Marshall County is not immune to emergencies and disasters. The Blizzard and snow events this past winter impacted schools, businesses and families. The tornadoes and severe weather events this past July, damaged trees, homes and left many without power for several days. Installation of conduit caused numerous gas leaks requiring the evacuation of homes and businesses. These and many other types of disasters can occur at anytime, anywhere, with no or very little warning. That’s why preparedness is so important.
The U.S Department of Homeland Security has declared September as “National Preparedness Month”.
The goal of “National Preparedness Month” is to increase public awareness about the importance of preparing for emergencies including natural disasters and potential terrorist attacks and to encourage individuals to take action to prepare themselves and their families.

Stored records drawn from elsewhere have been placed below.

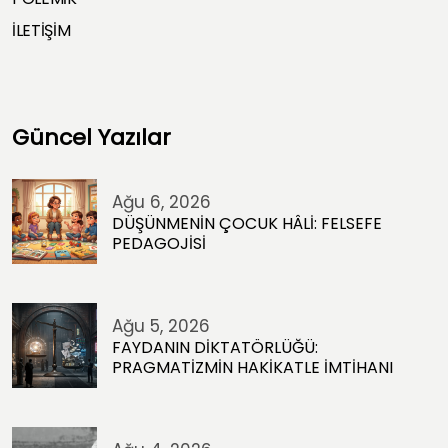
İLETİŞİM
Güncel Yazılar
Ağu 6, 2026
DÜŞÜNMENİN ÇOCUK HÂLİ: FELSEFE
PEDAGOJİSİ
Ağu 5, 2026
FAYDANIN DİKTATÖRLÜĞÜ:
PRAGMATİZMİN HAKİKATLE İMTİHANI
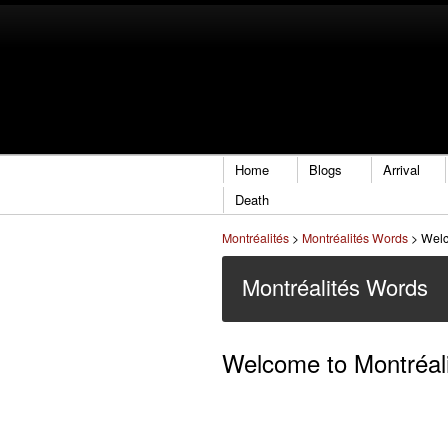
Home
Blogs
Arrival
Death
Montréalités
>
Montréalités Words
>
Welc
Montréalités Words
Welcome to Montréal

During September, the U.S. Department of Homeland Security along with the Marshall County Emergency Management Agency, urges everyone to take some simple steps to make themselves and their families better prepared for emergencies. These include:
Get a Kit – Put together a kit of emergency supplies that will allow you and your family to survive for at least three days in the event an emergency happens. The kit should include basic items like water (1 gallon per day per person), food, battery-powered radio, flashlight, a first aid kit, extra medicine, cash, pet food, and season specific clothing.
Make a Plan – Plan in advance what you and your family will do in an emergency. Your plan should include a communications plan and address sheltering-in-place and evacuation.
Be Informed – Learn more about different threats that could affect your community and appropriate responses to them.
Get Involved – After preparing yourself and your family for possible emergencies, take the next step: get training in first aid and emergency response and get involved in preparing your community.
Marshall County Emergnecy Management Director, Clyde Avery said “ Disaster Preparedness is everyone’s responsibility!”